COMMUNITY SPOTLIGHT: Non-profit provides brand new clothes for foster children
WILMINGTON, N.C. (WECT) - It can be traumatic for a child. A social services worker takes them from their home and places them in foster care. For children who have only known one family, no matter the circumstances, it can be devastating.
Over 12,000 children are in foster care in North Carolina right now because of abuse, neglect or dependency. Many of those children come into foster care with only the clothes on their backs. That’s where the Foster Pantry, a non-profit organization in Wilmington, steps in.
“This is where we come to fill in requests when kids first come into care,” says Stacy Pullen, one of the co-founders of the organization.

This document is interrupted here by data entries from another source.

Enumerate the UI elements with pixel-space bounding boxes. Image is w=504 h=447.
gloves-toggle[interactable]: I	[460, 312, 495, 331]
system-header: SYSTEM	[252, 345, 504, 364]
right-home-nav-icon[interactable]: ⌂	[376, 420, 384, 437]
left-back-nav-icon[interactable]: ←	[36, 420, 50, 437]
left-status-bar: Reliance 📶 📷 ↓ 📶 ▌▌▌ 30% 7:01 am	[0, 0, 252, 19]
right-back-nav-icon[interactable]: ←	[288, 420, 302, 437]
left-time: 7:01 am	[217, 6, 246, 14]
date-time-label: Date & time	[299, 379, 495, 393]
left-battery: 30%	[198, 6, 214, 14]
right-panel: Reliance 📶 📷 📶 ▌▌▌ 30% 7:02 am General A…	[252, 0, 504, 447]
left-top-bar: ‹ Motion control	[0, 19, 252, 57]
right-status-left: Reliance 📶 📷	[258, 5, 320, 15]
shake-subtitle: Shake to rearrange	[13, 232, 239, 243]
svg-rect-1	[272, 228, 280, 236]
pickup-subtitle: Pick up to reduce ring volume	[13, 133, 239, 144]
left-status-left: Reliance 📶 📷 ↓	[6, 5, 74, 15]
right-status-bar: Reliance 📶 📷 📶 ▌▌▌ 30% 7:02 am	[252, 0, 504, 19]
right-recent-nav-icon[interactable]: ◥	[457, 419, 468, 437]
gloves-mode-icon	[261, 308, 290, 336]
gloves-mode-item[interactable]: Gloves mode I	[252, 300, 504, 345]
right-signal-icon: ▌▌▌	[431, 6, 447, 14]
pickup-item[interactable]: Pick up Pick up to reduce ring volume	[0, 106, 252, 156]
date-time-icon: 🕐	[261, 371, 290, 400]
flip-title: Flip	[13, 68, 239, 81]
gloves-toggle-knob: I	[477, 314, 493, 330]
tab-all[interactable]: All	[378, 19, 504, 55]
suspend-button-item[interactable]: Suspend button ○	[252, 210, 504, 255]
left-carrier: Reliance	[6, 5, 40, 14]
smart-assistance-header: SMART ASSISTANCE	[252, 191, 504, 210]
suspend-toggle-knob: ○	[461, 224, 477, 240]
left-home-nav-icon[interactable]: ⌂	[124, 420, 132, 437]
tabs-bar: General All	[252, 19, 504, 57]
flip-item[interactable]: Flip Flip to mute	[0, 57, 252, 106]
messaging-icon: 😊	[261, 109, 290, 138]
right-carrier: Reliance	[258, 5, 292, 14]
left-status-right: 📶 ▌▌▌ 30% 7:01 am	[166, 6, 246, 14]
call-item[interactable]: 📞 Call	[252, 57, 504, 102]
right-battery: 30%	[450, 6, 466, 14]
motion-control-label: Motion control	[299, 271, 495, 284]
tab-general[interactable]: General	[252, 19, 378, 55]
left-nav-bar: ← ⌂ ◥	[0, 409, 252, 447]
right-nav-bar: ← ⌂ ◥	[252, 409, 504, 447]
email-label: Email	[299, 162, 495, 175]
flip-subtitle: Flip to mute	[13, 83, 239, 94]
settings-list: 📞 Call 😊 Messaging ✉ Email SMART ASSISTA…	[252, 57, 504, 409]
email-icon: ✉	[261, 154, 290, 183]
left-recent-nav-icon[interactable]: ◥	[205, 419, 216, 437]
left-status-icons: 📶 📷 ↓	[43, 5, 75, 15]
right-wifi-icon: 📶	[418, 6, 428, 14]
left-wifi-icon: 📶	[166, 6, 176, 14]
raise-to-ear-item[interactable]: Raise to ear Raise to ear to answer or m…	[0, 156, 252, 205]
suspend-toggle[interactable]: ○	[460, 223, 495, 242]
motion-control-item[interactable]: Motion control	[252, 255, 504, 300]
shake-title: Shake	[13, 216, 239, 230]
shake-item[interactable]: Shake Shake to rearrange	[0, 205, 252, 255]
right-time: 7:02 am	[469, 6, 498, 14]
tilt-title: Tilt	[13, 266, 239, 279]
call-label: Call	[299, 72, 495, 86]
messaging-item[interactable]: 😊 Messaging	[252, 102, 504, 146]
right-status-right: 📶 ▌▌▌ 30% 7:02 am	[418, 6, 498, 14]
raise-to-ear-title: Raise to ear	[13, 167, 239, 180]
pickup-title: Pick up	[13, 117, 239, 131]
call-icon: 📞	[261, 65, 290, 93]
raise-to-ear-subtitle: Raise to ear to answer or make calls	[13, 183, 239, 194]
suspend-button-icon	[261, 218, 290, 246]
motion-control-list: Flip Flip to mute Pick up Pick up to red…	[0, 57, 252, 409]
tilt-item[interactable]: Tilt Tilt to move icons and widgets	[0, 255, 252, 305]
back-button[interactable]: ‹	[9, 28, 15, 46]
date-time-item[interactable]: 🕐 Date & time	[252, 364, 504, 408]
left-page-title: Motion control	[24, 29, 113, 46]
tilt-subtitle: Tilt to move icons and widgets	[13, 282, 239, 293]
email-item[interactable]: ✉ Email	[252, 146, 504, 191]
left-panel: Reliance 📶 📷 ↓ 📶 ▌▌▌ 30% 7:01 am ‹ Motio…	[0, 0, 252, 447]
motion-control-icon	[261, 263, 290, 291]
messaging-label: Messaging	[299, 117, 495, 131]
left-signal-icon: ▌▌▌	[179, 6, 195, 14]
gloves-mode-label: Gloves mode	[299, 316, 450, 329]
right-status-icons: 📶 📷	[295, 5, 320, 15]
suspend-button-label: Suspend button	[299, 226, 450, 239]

Pullen is one of the first faces children brand new to foster care will see. Pullen says the organization was started with a mission to ease children who are taken from their homes and placed into foster care -- sometimes without any notice.
“You often hear about the trash bags,” she said. “Unfortunately some of these kids actually come with nothing. So they come with their clothes on their backs. They are picked up from daycare or school and they come in straight from the foster home.”
Pullen and several other foster moms had a brainstorm to start a clothing pantry for foster kids. After storing clothes in their garages, they were offered space in the Harrelson Center, a hub for 19 non-profit groups, but they needed to be registered as a nonprofit.
“We were like, ‘Well, we’re not really a charity. We’re just a bunch of foster parents collecting stuff,’” she said. “And they were like, ‘Well, can you become one,’ and we were like, ‘Uh, sure. How do you do that again?’ And six years later, here we are.”
They are prepared for the smallest children to the biggest kids.
“So if we were to get a request for an infant, we would come over here (pointing to an area with children’s clothes) and select two or three brand new outfits--two or three brand new pajamas.”
The Foster Pantry takes donations but the non-profit does not take used clothes. And some of the items they get kids love.
“I mean we have Nikes,” she said.
The teenagers, however, prefer gift cards.
“Just because we can pick out clothes all day long -- the reality is they are probably not going to wear what we pick out,” Pullen said.
Clothes aren’t the only items provided at the Foster Pantry.
“We have books and school supplies.”
On July 30, the Foster Pantry will host a back-to-school bash. It’s for kids in foster care, those who have been adopted and their families.
“We’re going to provide book bags and school supplies and have a lot of fun activities,” Pullen said. “We have lots of fun activities planned for them that day. We will be providing dinner as well. So they’ll just come out and have an evening of fun and get all the school supplies they need for the year.”